Em clima de polarização, as análises vão ficando cada vez mais parciais e apaixonadas, perdendo assim o sentido de análise propriamente dita. Cada time quer narrar um espetáculo para sua torcida organizada, ignorando obviamente que somos um só país. A disputa pelo poder é importante, faz parte do modo de operar a política. Entretanto, essa disputa em hipótese alguma poderia ser mais importante do que a questão nacional.
Teto de gastos: que teto é esse?
O popularmente chamado Teto de Gastos é, na verdade, uma Emenda Constitucional que alterou a Constituição Federal de 1988 para instituir um novo regime fiscal. Em verdade, depois de tantas emendas, uma Constituição que já fora considerada super-rígida, na classificação do Min. Alexandre de Moraes, já não esboça a menor resistência. O que se altera é, em verdade, o pacto popular – sem que o povo tenha a menor compreensão do que se passa.

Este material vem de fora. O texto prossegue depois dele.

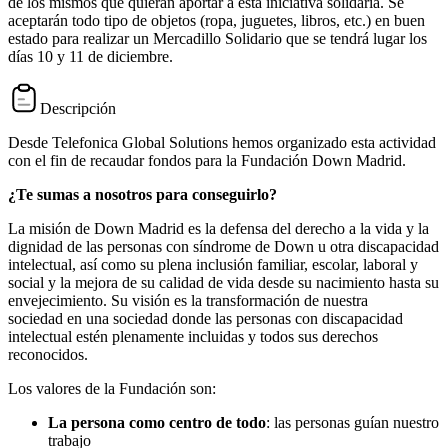
de los mismos que quieran aportar a esta iniciativa solidaria. Se
aceptarán todo tipo de objetos (ropa, juguetes, libros, etc.) en buen
estado para realizar un Mercadillo Solidario que se tendrá lugar los
días 10 y 11 de diciembre.
Descripción
Desde Telefonica Global Solutions hemos organizado esta actividad
con el fin de recaudar fondos para la Fundación Down Madrid.
¿Te sumas a nosotros para conseguirlo?
La misión de Down Madrid es la defensa del derecho a la vida y la
dignidad de las personas con síndrome de Down u otra discapacidad
intelectual, así como su plena inclusión familiar, escolar, laboral y
social y la mejora de su calidad de vida desde su nacimiento hasta su
envejecimiento. Su visión es la transformación de nuestra
sociedad en una sociedad donde las personas con discapacidad
intelectual estén plenamente incluidas y todos sus derechos
reconocidos.
Los valores de la Fundación son:
La persona como centro de todo
: las personas guían nuestro
trabajo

Basicamente, proíbe o governo brasileiro de aumentar os gastos públicos durante 20 anos. As despesas e investimentos públicos ficam limitadas aos mesmos valores gastos no ano anterior, corrigidos pela inflação medida pelo Índice Nacional de Preços ao Consumidor Amplo (IPCA).

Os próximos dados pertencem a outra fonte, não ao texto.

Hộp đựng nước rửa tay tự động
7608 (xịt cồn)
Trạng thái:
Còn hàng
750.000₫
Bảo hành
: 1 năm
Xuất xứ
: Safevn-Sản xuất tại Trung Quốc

Levando em conta um ano em que os investimentos foram irrisórios – já no espírito de desconstrução do Estado Brasileiro -, praticamente eterniza o estágio falimentar em que se encontra a nossa civilização. Por esse motivo, a Emenda Constitucional 95, recebeu nome muito mais apropriado: a Emenda Constitucional da Morte. A retórica vinculação percentual excepcional conferida à saúde e educação, por vezes referida de “tratamento diferenciado”, condena o país ao rumo das ondas.
A realidade é impositiva
O Brasil passa por uma grave crise. As pesquisas da última semana já mostram Bolsonaro tropeçando onde havia ganhado terreno. O anúncio da diminuição do valor do auxílio emergencial, combinado ao baixo investimento público destinado à retomada do crescimento, broxaram setores da sociedade que esperavam um plano altivo e sólido para o pós-pandemia. Com uma queda vertical do PIB – que já não encontrava mais para onde cair -, e com uma equipe econômica sofrível e duvidosa, ninguém arrisca apostar no país. A fuga de capital estrangeiro continua a galope, mesmo com a diminuição de agosto; os preços dos alimentos decolam, apesar do apelo do presidente ao patriotismo dos empresários varejistas.
Neste exato momento, países do mundo inteiro reveem seus planos econômicos. Ao atravessarem um período de excepcionalidade, todos estão recorrendo à potência do Estado para salvar suas economias, num compromisso inarredável de poupar seu povo de um colapso social.
Já no Brasil, ao que parece, a vontade de Bolsonaro conservar sua ascensão de popularidade está sendo sabotada pela equipe econômica, sempre com a desculpa rasteira do “teto de gastos”.
O país se depara uma queda no PIB próxima de 10%, e sofre incontáveis derrotas no âmbito do comércio internacional. Para além dos índices numéricos, revive uma perigosa pressão inflacionária – já percebida pelo povo, e que sempre foi responsável por drenar rapidamente o apoio popular.
Não se sabe quem assopra nos ouvidos do presidente, mas é importante que alguém o avise: se o povo não tiver trabalho, se não tiver como comprar seu alimento, não existirá ideologia e nem discurso que mantenha sua popularidade em alta. Ou Bolsonaro fura o teto, ou o teto cairá sobre sua cabeça.